Hansen justified the reduction in habitat for dwindling spotted owl populations, citing the continued expansion of a rival owl, the barred owl, which is not native to the Northwest.

“You can conserve all the habitat you want in the Pacific Northwest for the spotted owls but they will go extinct in certain areas of their range and they already are, if you do nothing about the barred owl,” Henson said. “We have a fair amount of habitat right now that’s high quality spotted owl habitat but there’s no spotted owls in it because of barred owls.”

Conservation groups like Oregon Wild say losing over 200,000 acres of critical habitat is a big deal.
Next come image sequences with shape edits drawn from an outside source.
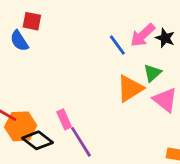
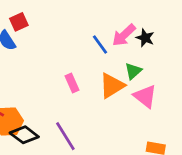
red square: (32, 21) -> (19, 22), turned -36
pink rectangle: (64, 119) -> (72, 83), moved

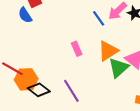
green triangle: (133, 71) -> (119, 68), moved, size x1.5

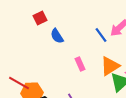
blue semicircle: (25, 15) -> (57, 36), moved

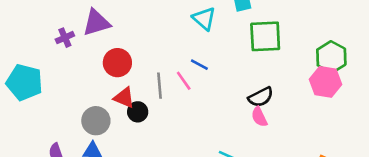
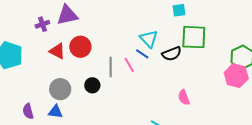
cyan triangle: (204, 19) -> (149, 39), moved
black semicircle: (261, 97) -> (172, 54), moved
red triangle: (124, 98) -> (57, 51), moved

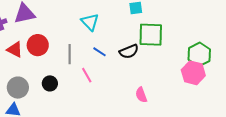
cyan triangle: (149, 39) -> (90, 22), moved
pink line: (129, 65) -> (87, 75), moved
gray line: (111, 67) -> (70, 54), moved

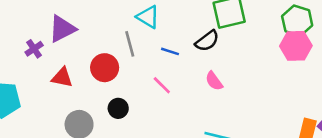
red circle: (38, 45) -> (105, 68), moved
gray line: (70, 54) -> (130, 44), moved
pink semicircle: (141, 95) -> (214, 81), moved

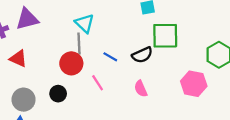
cyan triangle: (148, 17) -> (85, 23), moved
pink hexagon: (296, 46) -> (194, 84), moved
red circle: (105, 68) -> (71, 63), moved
“As the spotted owl spirals toward extinction, due to barred owls, climate change, and continued logging, the last thing the spotted owl needs is for Trump to barge in and demand less protection and more logging,” Oregon Wild Conservation and Restoration Coordinator Doug Heiken said. “When we endangered the spotted owl we also endanger our communities, because spotted owl habitat also provides us with clean water, stable water flows, carbon storage and climate stability, habitat for fish & other wildlife, community fire resilience, recreation, scenery, and quality of life.”

Heiken said old-growth reserves established by the BLM and Forest Service are still highly fragmented from all the logging that occurred before the spotted owl was listed. He said the reserves land have not yet recovered from the impacts of logging and are not functioning as intended for the spotted owl.

When it comes to the barred owl, Heiken said it competes with the spotted owl and has nearly saturated the entire range of the species habitat.

“Until the barred owl issue is dealt with, spotted owls needs every acre of suitable habitat, especially critical habitat, in order to increase the chances of co-existence, and reduce the chances of competitive exclusion and or extinction,” Heiken said.

Public comment for the proposed rule will be open through Oct. 13.